I can guarantee that any device that uses floating point math will not, in fact, deliver binary-equal results for math-equal expressions. Try the equivalent of the following MATLAB on your various platforms:
a = [repmat(1, 10000, 1); 1e16];
format long
sum(a)
sum(flipud(a))
Results:
1.000000000001000e+16
1.000000000000000e+16
Addition is commutative, so the expressions are mathematically equivalent. But the order matters in floating-point world. Obviously, adding 10000 1's in sequence should present no problem for a floating-point, when the accumulation value is around 0. But once the floating-point has "floated" to 1e16, 1 is simply too small to be represented, so it's never added.
Here's an extra wrinkle: The x87 FPU computes in extended precision (80 bits), internally. So FPU code will give you a different answer, if the compiler decides to keep the intermediate results inside the FPU. If instead it decides to spill intermediate results to the stack, then you're back to 64. If it decides to compute using the SSE instructions, then you're back to 64.
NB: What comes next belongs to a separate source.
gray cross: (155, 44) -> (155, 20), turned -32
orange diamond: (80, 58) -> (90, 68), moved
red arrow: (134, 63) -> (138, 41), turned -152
These various MATLAB tricks suggested in the other answers might get you close enough for your problem. But if you're really after perfect modelling of your system, you'll probably need a simulation framework that is more controllable. Perhaps using vpa, with conversion to the correct number of bits at each step. Or switch to C or C++, paying extremely careful attention to the optimizer control settings.
Or mathematically compute the bounds on your error based on the input scaling, and verify that your answer is always below the bound.